Thanks so much for sharing that.. at times I feel like the biggest heel.. my

ex was not an abusive man, although he was somewhat controlling (in a very

passive way! lol) but I never really loved him, although he still tries so

hard to get me to go back with him, I truely just want him to go on with his

life and find a new love, I even tried to set him up on a blind date, but he

just got mad... I hope that he like your ex's will find someone to love him

like he deserves, and I want to find true happiness in my own life myself..
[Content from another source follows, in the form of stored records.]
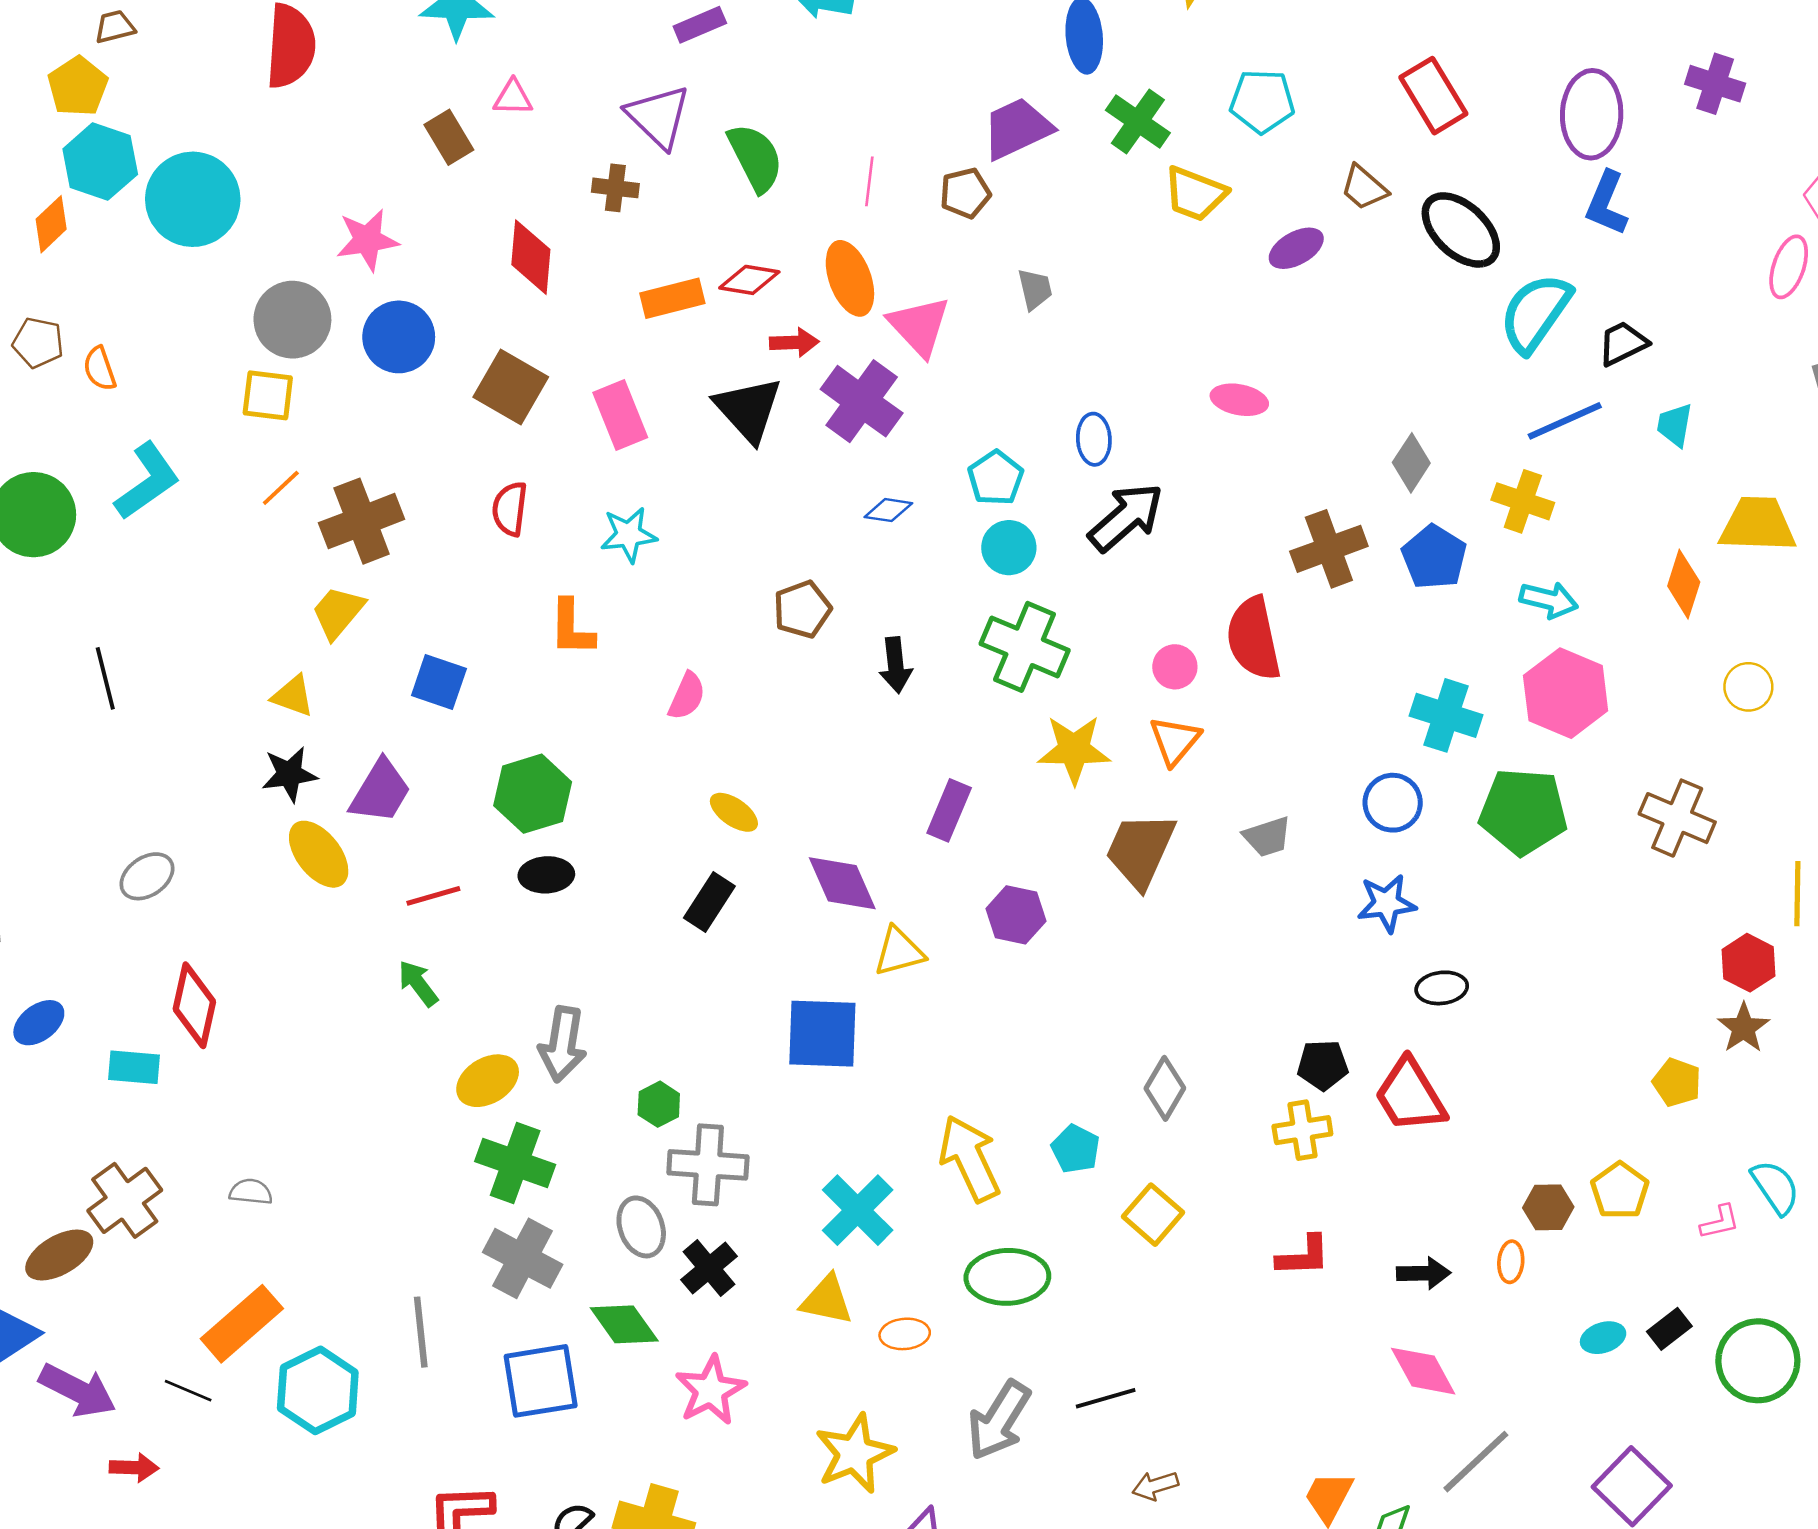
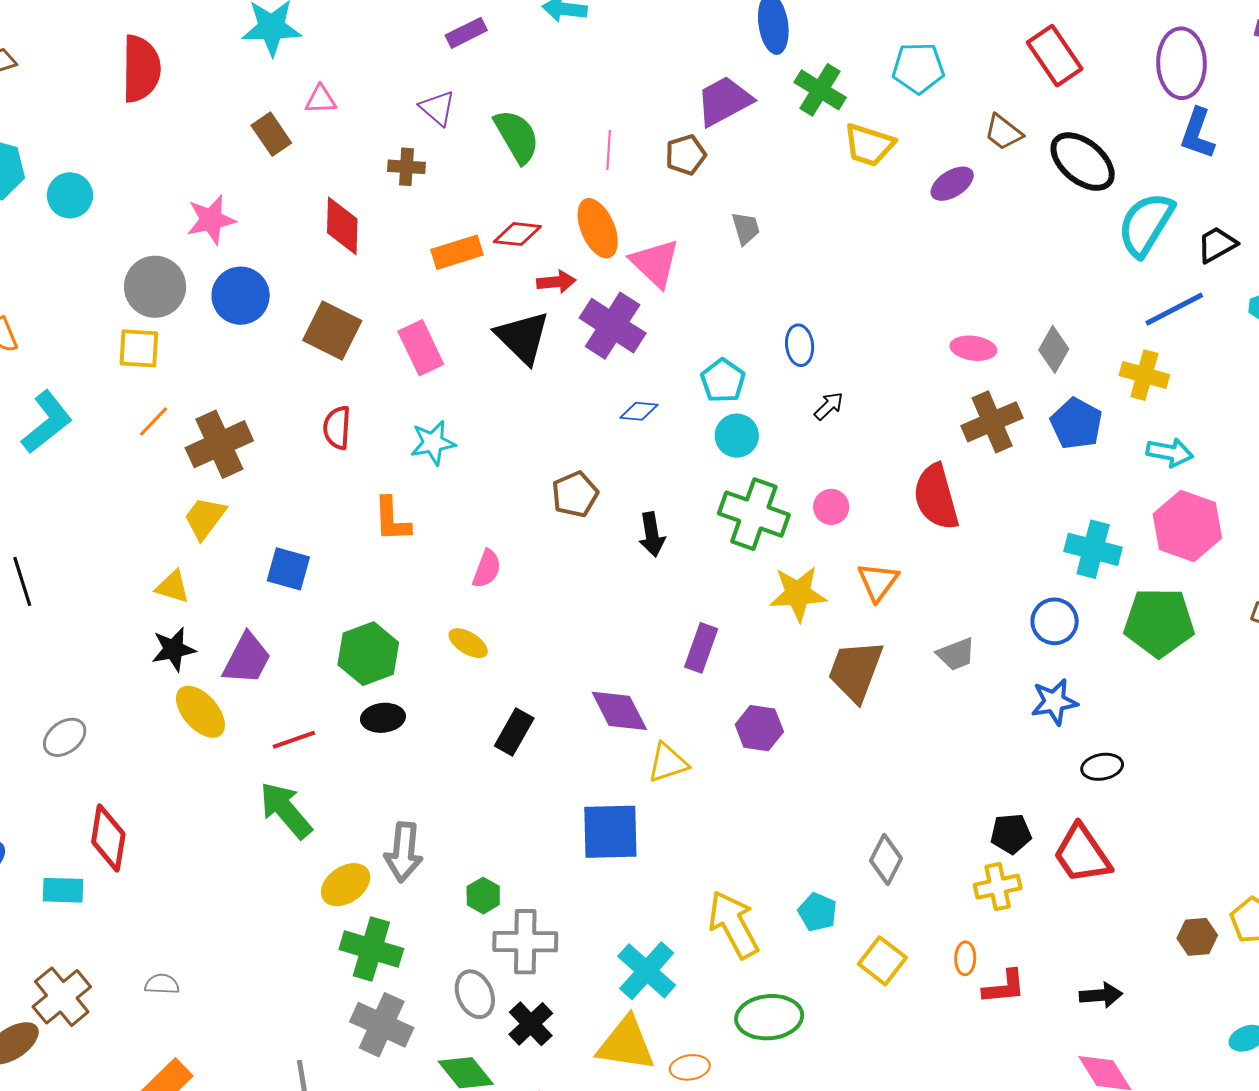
purple triangle: (658, 117) -> (437, 108), size x0.7
cyan circle: (193, 199) -> (70, 195), size x0.6
pink ellipse: (1239, 400) -> (973, 348), moved
black arrow: (1126, 517) -> (829, 406), size x0.5
pink circle: (1175, 667) -> (831, 507), moved
yellow ellipse: (734, 812) -> (468, 643), moved
green arrow: (418, 983) -> (286, 810), size x1.6
orange ellipse: (1511, 1262) -> (965, 958), moved
yellow triangle: (827, 1300) -> (626, 1044), size x1.4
This past weekend was the first time I have been alone since before my little

girl died, the boys went to stay with their dad.. Scared me to death to let

them go, I cried an cried friday when he took them. Then one of my best

friends from high school called and we went and had out pix done at glamour

shots, we were there for forever, but had such a good time just laughing and

acting like teenagers again! lol.. Then Sat. another friend called and we

went to lunch, then that night another very good friend called and she and

her sis both had the surgery too, we went out to dinner (all split our

meals!) and we had so much fun, then we went to a movie.. thank God for

friends, I would have been going crazy worrying about my boys, but my friends

kept my mind busy, and I had so much fun, felt like a real grown up again,

and saw that there is still so much joy in life even through the pain of

grieving.. anyways, I really rambled on here... thanks again for sharing!